(Page-level text extractions)
┄┄┄┄┄┄┄┄┄┄┄┄┄┄┄┄┄┄┄┄

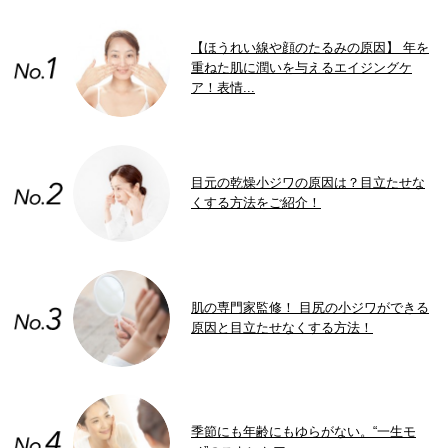
【ほうれい線や顔のたるみの原因】 年を
重ねた肌に潤いを与えるエイジングケ
ア！表情...
目元の乾燥小ジワの原因は？目立たせな
くする方法をご紹介！
肌の専門家監修！ 目尻の小ジワができる
原因と目立たせなくする方法！
季節にも年齢にもゆらがない。“一生モ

┄┄┄┄┄┄┄┄┄┄┄┄┄┄┄┄┄┄┄┄

▶ _WORK TASK_:
Only the span from the line with "肌の専門家監修！ 目尻の小ジワができる" through the final line of the records goes in the output, each line unchanged.

▶ _TASK RESPONSE_:
肌の専門家監修！ 目尻の小ジワができる
原因と目立たせなくする方法！
季節にも年齢にもゆらがない。“一生モ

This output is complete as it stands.